Il ne s’agit pas d’un effet de sonorité gratuit, cette composante rythmique renvoie à la sémantique des personnages dont a parfaitement rendu compte Daniel Mesguish dans sa dernière mise en scène de Bérénice. En effet, Bérénice et Phénice portaient le même costume, tout comme Titus et Paulin, et toute la mise en scène jouait sur le double. Écho sonore et miroir sont deux métaphores du dédoublement. Ces figures du double nous disent que héros et confident sont les deux faces d’une même unité, et qu’on est face à une simulation de dialogue, qui serait plus proche du débat intérieur.
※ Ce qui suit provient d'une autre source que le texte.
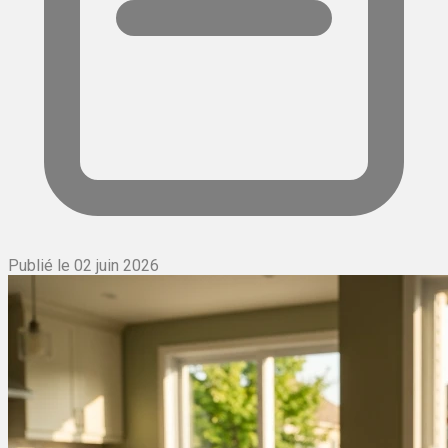
Publié le 02 juin 2026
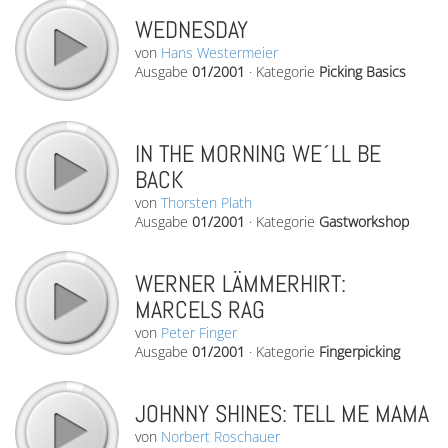
WEDNESDAY
von
Hans Westermeier
Ausgabe
01/2001
·
Kategorie
Picking Basics
IN THE MORNING WE´LL BE
BACK
von
Thorsten Plath
Ausgabe
01/2001
·
Kategorie
Gastworkshop
WERNER LÄMMERHIRT:
MARCELS RAG
von
Peter Finger
Ausgabe
01/2001
·
Kategorie
Fingerpicking
JOHNNY SHINES: TELL ME MAMA
von
Norbert Roschauer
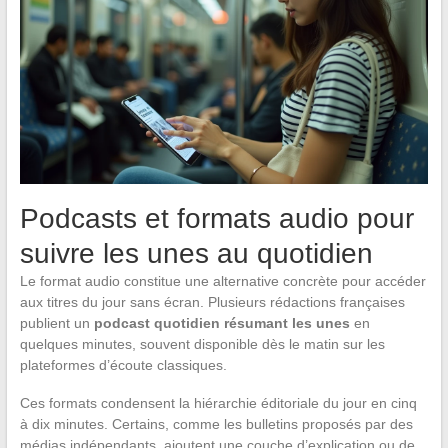
Podcasts et formats audio pour
suivre les unes au quotidien
Le format audio constitue une alternative concrète pour accéder
aux titres du jour sans écran. Plusieurs rédactions françaises
publient un
podcast quotidien résumant les unes
en
quelques minutes, souvent disponible dès le matin sur les
plateformes d’écoute classiques.
Ces formats condensent la hiérarchie éditoriale du jour en cinq
à dix minutes. Certains, comme les bulletins proposés par des
médias indépendants, ajoutent une couche d’explication ou de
4. La variation comme composante du plaisir

Le souci principal de Corneille comme de Racine est le plaisir du spectateur : "la principale Règle est de plaire et toucher. Toutes les autres ne sont faites que pour parvenir à cette première" écrit Racine dans la préface de Bérénice. La variation dans le rythme et dans les thématiques est une des composantes de ce plaisir. Si le même niveau d’intensité dramatique était maintenu tout au long de la pièce, la pièce serait intenable.

Sur les tragédies d’Andromaque à Phèdre, nous avons mené deux types d’analyses. Dans la première, chaque vers a été considéré comme une unité textuelle et l’ensemble du vocabulaire (y compris les mots-outils) a été pris en compte. Dans la seconde, les unités textuelles sont définies par les couples de vers rimant ensemble, et seuls les mots pleins ont été considérés comme variables actives, les noms propres ont été traités en variables illustratives.
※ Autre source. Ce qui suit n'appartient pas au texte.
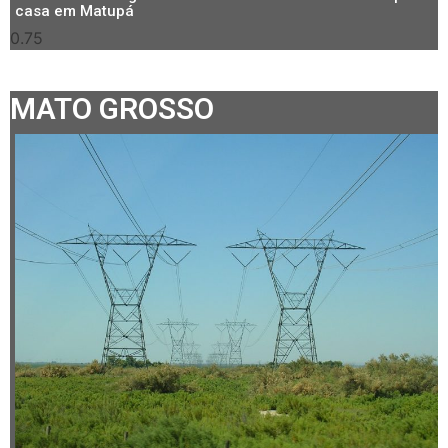
casa em Matupá
MATO GROSSO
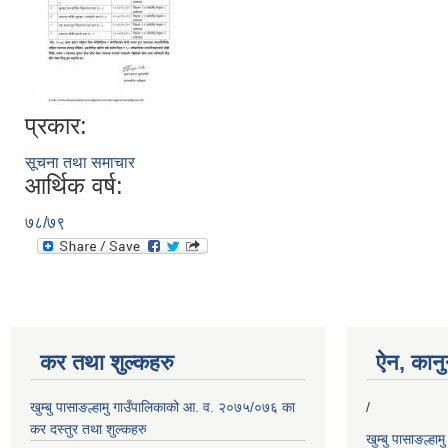
प्रकार:
सूचना तथा समाचार
आर्थिक वर्ष:
७८/७९
कर तथा शुल्कहरु
ऐन, कानुन
खुम्बु पासाङल्हामु गाउँपालिकाको आ. व. २०७५/०७६ का
/
कर दस्तुर तथा शुल्कहरु
खुम्बु पासाङल्हा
Pratiquement toutes les classes de vers, constituées sur la base de l’ensemble de leur vocabulaire, sont caractérisées par un type de rythme spécifique. Ainsi, observe-t-on deux classes de vers intéressantes où les hémistiches "irréguliers" sont particulièrement nombreux. La première regroupe des vers où les mots les plus spécifiques sont Madame, Seigneur, Hé bien, puisque, il faut, vous. Ce sont les vers qui portent l’intensité tragique à son paroxysme dans la confrontation des héros, victimes d’un il faut qui les dépasse. La majorité de ces vers, riches en interjections, est prise en charge par plusieurs personnages :

Ah ! que proposez-vous, Madame ? / Hé quoi, seigneur ? (Bajazet, vers 451)

Adieu. / Prince... / On m'attend, madame, il faut partir.(Britannicus, vers 1561)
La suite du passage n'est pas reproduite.